Two nights had passed since that day, since Serpheria.

And yet, nothing had happened.

The dreams she mentioned? They never came. Not even a hint. No whispers, no warmth, no frost-laced fire curling at the edge of his consciousness. Just silence. Ordinary, suffocating silence.

His days were filled with the same mundane routine. Helping around the house. Helping his grieving mother, offering her endless hope he himself had lost years ago. Filling his empty mind with useless hobbies, ones he'd picked up and abandoned countless times, anything to forget the dull ache sitting permanently in his chest. It was the same weekend routine he'd adopted six months ago, ever since everything had fallen apart.

Walking out of the bathroom, towel slung over his shoulder, he found his mother sobbing on the couch once again. In her trembling hand was a picture, creased and worn, of a man holding a baby in his arms. His father. His baby brother.

Quick on his feet, Yuma crossed the room and wrapped an arm around her shoulders.

"Mama…" he whispered softly, rubbing her shoulder in slow, comforting circles, choking back tears of his own that hadn't even had the chance to fall.

"Baba… ya baba…" Her bottom lip quivered as she looked up at him. Her eyes glimmered with tears, swollen and puffy from hours of crying. "What if-"

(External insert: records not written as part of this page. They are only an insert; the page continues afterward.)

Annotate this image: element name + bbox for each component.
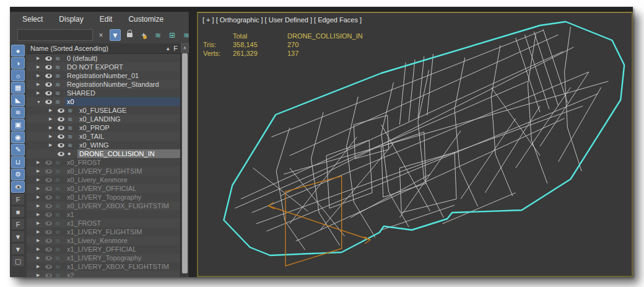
tree-row[interactable]: ▶≋x0_LIVERY_FLIGHTSIM	[27, 167, 180, 175]
visibility-eye-icon[interactable]	[58, 152, 67, 156]
expand-caret-icon[interactable]: ▶	[37, 186, 45, 191]
tree-row[interactable]: ▶≋DO NOT EXPORT	[27, 63, 180, 71]
tree-row[interactable]: ▶≋RegistrationNumber_01	[27, 71, 180, 80]
expand-caret-icon[interactable]: ▶	[37, 221, 45, 226]
expand-caret-icon[interactable]: ▶	[37, 56, 45, 61]
display-shaded-icon[interactable]: ■	[11, 206, 25, 218]
tree-row[interactable]: ▶≋x1_Livery_Kenmore	[27, 236, 180, 245]
visibility-eye-icon[interactable]	[45, 187, 55, 191]
tree-row[interactable]: ▶≋x1_LIVERY_Topography	[27, 254, 180, 262]
expand-caret-icon[interactable]: ▶	[37, 264, 45, 269]
tree-row[interactable]: ▶≋SHARED	[27, 89, 180, 97]
menu-select[interactable]: Select	[22, 15, 43, 24]
tree-row[interactable]: ●DRONE_COLLISION_IN	[27, 149, 180, 158]
expand-caret-icon[interactable]: ▼	[37, 100, 45, 104]
visibility-eye-icon[interactable]	[45, 221, 55, 226]
viewport-header-label[interactable]: [ + ] [ Orthographic ] [ User Defined ] …	[202, 16, 362, 24]
menu-edit[interactable]: Edit	[100, 15, 113, 24]
display-helpers-icon[interactable]: ◣	[11, 94, 25, 106]
add-to-new-layer-icon[interactable]: ≋	[152, 29, 163, 41]
display-hidden-icon[interactable]	[11, 181, 25, 193]
expand-caret-icon[interactable]: ▶	[49, 117, 58, 121]
display-lights-icon[interactable]: ☼	[11, 69, 25, 81]
tree-row[interactable]: ▶≋x1_LIVERY_XBOX_FLIGHTSTIM	[27, 262, 180, 271]
tree-row[interactable]: ▶≋x2	[27, 271, 180, 277]
visibility-eye-icon[interactable]	[45, 213, 55, 217]
visibility-eye-icon[interactable]	[45, 204, 55, 208]
search-input[interactable]	[17, 29, 93, 41]
visibility-eye-icon[interactable]	[45, 230, 55, 234]
tree-row[interactable]: ▶≋x1	[27, 210, 180, 219]
visibility-eye-icon[interactable]	[45, 256, 55, 260]
expand-caret-icon[interactable]: ▶	[37, 64, 45, 69]
lock-cell-editing-icon[interactable]	[124, 29, 135, 41]
visibility-eye-icon[interactable]	[45, 178, 55, 182]
expand-caret-icon[interactable]: ▶	[37, 229, 45, 234]
viewport[interactable]: [ + ] [ Orthographic ] [ User Defined ] …	[197, 12, 633, 277]
column-header-name[interactable]: Name (Sorted Ascending) ▲ F	[27, 43, 180, 54]
filter-set-icon[interactable]: ▼	[11, 231, 25, 242]
tree-scrollbar[interactable]: ∧	[180, 43, 189, 277]
expand-caret-icon[interactable]: ▶	[37, 273, 45, 277]
tree-row[interactable]: ▶≋x0_WING	[27, 141, 180, 149]
visibility-eye-icon[interactable]	[58, 135, 67, 139]
tree-row[interactable]: ▶≋x0_FUSELAGE	[27, 106, 180, 115]
container-icon[interactable]: ▢	[11, 255, 25, 267]
clear-search-icon[interactable]: ×	[95, 29, 107, 41]
panel-divider[interactable]	[189, 12, 197, 277]
visibility-eye-icon[interactable]	[58, 126, 67, 130]
visibility-eye-icon[interactable]	[45, 91, 55, 95]
display-frozen-icon[interactable]: F	[11, 193, 25, 205]
pick-parent-icon[interactable]: +	[138, 29, 149, 41]
menu-customize[interactable]: Customize	[128, 15, 163, 24]
visibility-eye-icon[interactable]	[45, 161, 55, 165]
expand-caret-icon[interactable]: ▶	[37, 247, 45, 252]
visibility-eye-icon[interactable]	[45, 74, 55, 78]
expand-caret-icon[interactable]: ▶	[49, 125, 58, 130]
expand-caret-icon[interactable]: ▶	[49, 108, 58, 113]
display-materials-icon[interactable]: ✎	[11, 144, 25, 156]
tree-row[interactable]: ▶≋x0_Livery_Kenmore	[27, 175, 180, 184]
hierarchy-mode-icon[interactable]: ⊞	[167, 29, 178, 41]
filter-icon[interactable]: ▼	[11, 243, 25, 255]
expand-caret-icon[interactable]: ▶	[37, 160, 45, 165]
menu-display[interactable]: Display	[59, 15, 83, 24]
display-geometry-icon[interactable]: ●	[11, 45, 25, 56]
expand-caret-icon[interactable]: ▶	[37, 82, 45, 87]
display-xrefs-icon[interactable]: ◉	[11, 131, 25, 143]
expand-caret-icon[interactable]: ▶	[49, 143, 58, 148]
column-header-frozen[interactable]: F	[173, 45, 178, 52]
tree-row[interactable]: ▶≋x0_LANDING	[27, 115, 180, 123]
visibility-eye-icon[interactable]	[45, 65, 55, 69]
expand-caret-icon[interactable]: ▶	[49, 134, 58, 139]
filter-selection-icon[interactable]: ▼	[110, 29, 121, 41]
visibility-eye-icon[interactable]	[58, 108, 67, 113]
visibility-eye-icon[interactable]	[45, 100, 55, 104]
tree-row[interactable]: ▶≋x0_PROP	[27, 123, 180, 132]
expand-caret-icon[interactable]: ▶	[37, 169, 45, 174]
visibility-eye-icon[interactable]	[45, 239, 55, 243]
tree-row[interactable]: ▶≋x0_TAIL	[27, 132, 180, 141]
expand-caret-icon[interactable]: ▶	[37, 238, 45, 243]
expand-caret-icon[interactable]: ▶	[37, 177, 45, 182]
tree-row[interactable]: ▶≋x0_FROST	[27, 158, 180, 167]
visibility-eye-icon[interactable]	[45, 169, 55, 174]
visibility-eye-icon[interactable]	[45, 247, 55, 252]
frozen-column-icon[interactable]: F	[11, 218, 25, 230]
expand-caret-icon[interactable]: ▶	[37, 73, 45, 78]
expand-caret-icon[interactable]: ▶	[37, 212, 45, 217]
visibility-eye-icon[interactable]	[58, 117, 67, 121]
scrollbar-thumb[interactable]	[182, 53, 188, 273]
display-cameras-icon[interactable]: ▦	[11, 82, 25, 94]
visibility-eye-icon[interactable]	[45, 82, 55, 87]
display-shapes-icon[interactable]: ◑	[11, 57, 25, 69]
expand-caret-icon[interactable]: ▶	[37, 91, 45, 95]
tree-row[interactable]: ▶≋0 (default)	[27, 54, 180, 63]
display-spacewarps-icon[interactable]: ≋	[11, 107, 25, 118]
tree-row[interactable]: ▶≋x0_LIVERY_XBOX_FLIGHTSTIM	[27, 201, 180, 210]
expand-caret-icon[interactable]: ▶	[37, 195, 45, 200]
visibility-eye-icon[interactable]	[45, 56, 55, 61]
tree-row[interactable]: ▶≋RegistrationNumber_Standard	[27, 80, 180, 89]
scroll-up-button[interactable]: ∧	[181, 43, 189, 53]
display-bones-icon[interactable]: ⚙	[11, 169, 25, 180]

"Mama, no," he interrupted gently. "They're okay. We will find them… you know, Baba wouldn't have been killed. And he wouldn't let Amin get hurt." His voice steadied, even if his heart didn't. "Have faith. They will return."

Despite the reassurance spilling from his lips, Yuma didn't believe a single word of it.

Six months had passed since that harrowing incident. Six months of waiting, of false hope, of unanswered questions. All it had done was plant a seed of rage deep inside him. That phone call, his mother's blood-curdling scream echoing through the house, still rang in his ears. The memory alone was enough to make his blood boil.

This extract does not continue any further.